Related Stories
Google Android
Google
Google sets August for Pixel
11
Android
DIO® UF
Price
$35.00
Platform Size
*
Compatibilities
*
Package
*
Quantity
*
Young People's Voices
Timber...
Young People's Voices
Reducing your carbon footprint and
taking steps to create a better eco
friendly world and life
---
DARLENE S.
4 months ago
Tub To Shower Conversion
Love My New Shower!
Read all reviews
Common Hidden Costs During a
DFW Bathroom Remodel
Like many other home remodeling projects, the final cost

=== Your task ===
All that belongs in your answer is the stretch of entries above from the line with "Common Hidden Costs During a" through the line with "Like many other", printed exactly.

=== Exercise response ===
Common Hidden Costs During a
DFW Bathroom Remodel
Like many other home remodeling projects, the final cost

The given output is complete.